Task instructions |
Each record needs to be retyped exactly, though its pictures should not appear.

Data extracted from a collection |
--- START ---

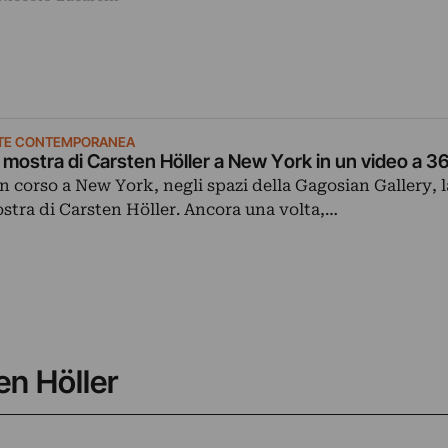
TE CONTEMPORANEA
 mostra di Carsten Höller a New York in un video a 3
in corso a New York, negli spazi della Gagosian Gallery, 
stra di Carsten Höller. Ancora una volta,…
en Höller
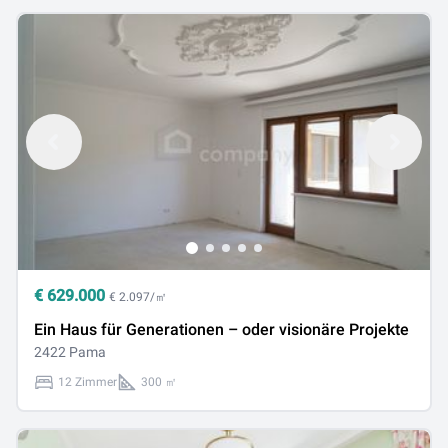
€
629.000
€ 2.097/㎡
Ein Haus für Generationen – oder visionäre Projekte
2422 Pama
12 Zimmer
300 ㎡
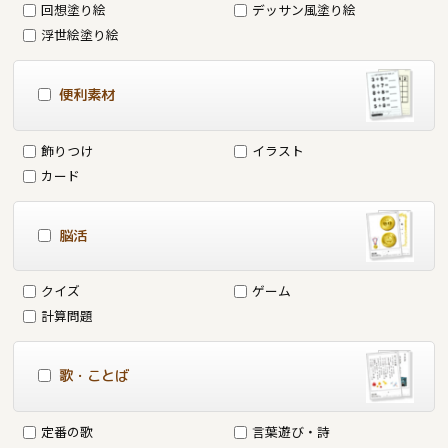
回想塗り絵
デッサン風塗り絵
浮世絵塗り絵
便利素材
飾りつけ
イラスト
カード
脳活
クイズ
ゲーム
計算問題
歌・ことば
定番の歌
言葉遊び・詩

--- END ---

Answer |
TE CONTEMPORANEA
 mostra di Carsten Höller a New York in un video a 3
in corso a New York, negli spazi della Gagosian Gallery, 
stra di Carsten Höller. Ancora una volta,…
en Höller
€
629.000
€ 2.097/㎡
Ein Haus für Generationen – oder visionäre Projekte
2422 Pama
12 Zimmer
300 ㎡
回想塗り絵
デッサン風塗り絵
浮世絵塗り絵
便利素材
飾りつけ
イラスト
カード
脳活
クイズ
ゲーム
計算問題
歌・ことば
定番の歌
言葉遊び・詩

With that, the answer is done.